── RAW DATA

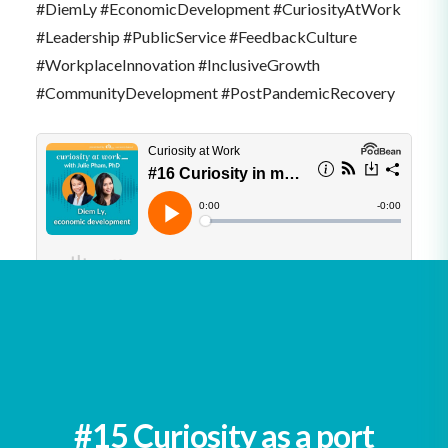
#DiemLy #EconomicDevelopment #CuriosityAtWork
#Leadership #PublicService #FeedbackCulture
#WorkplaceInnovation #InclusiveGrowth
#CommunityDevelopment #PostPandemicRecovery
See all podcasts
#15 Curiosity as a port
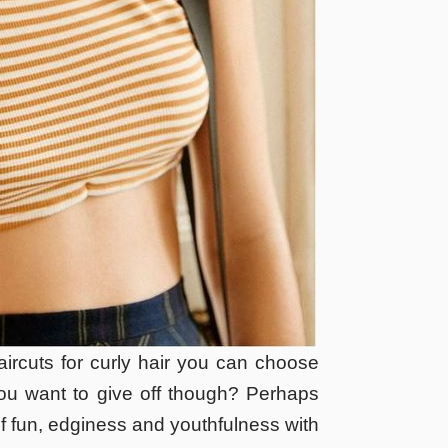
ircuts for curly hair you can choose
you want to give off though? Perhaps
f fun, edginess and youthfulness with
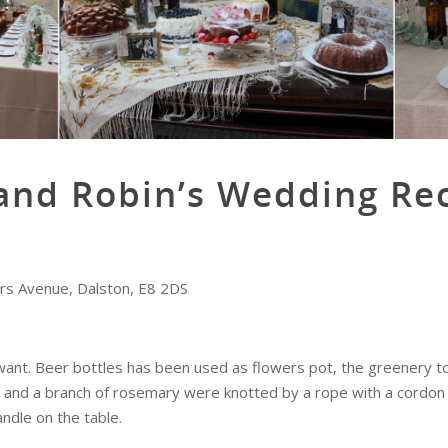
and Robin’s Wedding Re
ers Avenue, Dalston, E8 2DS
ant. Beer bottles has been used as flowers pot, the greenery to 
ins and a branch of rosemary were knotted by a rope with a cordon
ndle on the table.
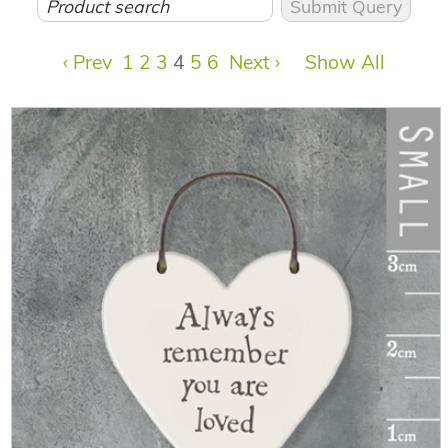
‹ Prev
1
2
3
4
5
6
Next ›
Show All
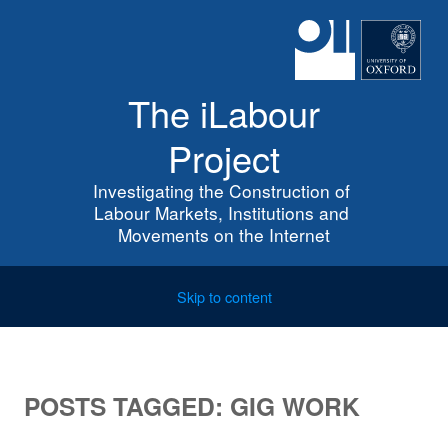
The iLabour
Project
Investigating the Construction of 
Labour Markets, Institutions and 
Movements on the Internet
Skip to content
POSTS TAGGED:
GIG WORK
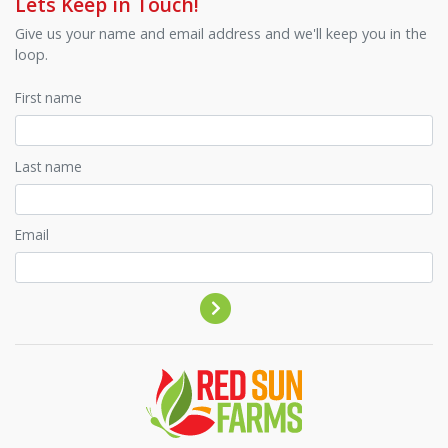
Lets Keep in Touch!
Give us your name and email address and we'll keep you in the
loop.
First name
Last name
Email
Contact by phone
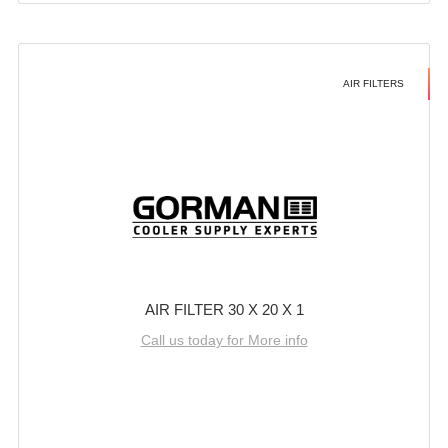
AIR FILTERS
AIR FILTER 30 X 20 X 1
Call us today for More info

────

TASK ITEM = Without the pictures, print the records in full, exactly as they appear.

RESULT BELOW =
#DiemLy #EconomicDevelopment #CuriosityAtWork
#Leadership #PublicService #FeedbackCulture
#WorkplaceInnovation #InclusiveGrowth
#CommunityDevelopment #PostPandemicRecovery
See all podcasts
#15 Curiosity as a port
ircuts for curly hair you can choose
you want to give off though? Perhaps
f fun, edginess and youthfulness with
and Robin’s Wedding Re
ers Avenue, Dalston, E8 2DS
ant. Beer bottles has been used as flowers pot, the greenery to 
ins and a branch of rosemary were knotted by a rope with a cordon
ndle on the table.
‹ Prev
1
2
3
4
5
6
Next ›
Show All
The iLabour
Project
Investigating the Construction of 
Labour Markets, Institutions and 
Movements on the Internet
Skip to content
POSTS TAGGED:
GIG WORK
Lets Keep in Touch!
Give us your name and email address and we'll keep you in the
loop.
First name
Last name
Email
Contact by phone
AIR FILTERS
AIR FILTER 30 X 20 X 1
Call us today for More info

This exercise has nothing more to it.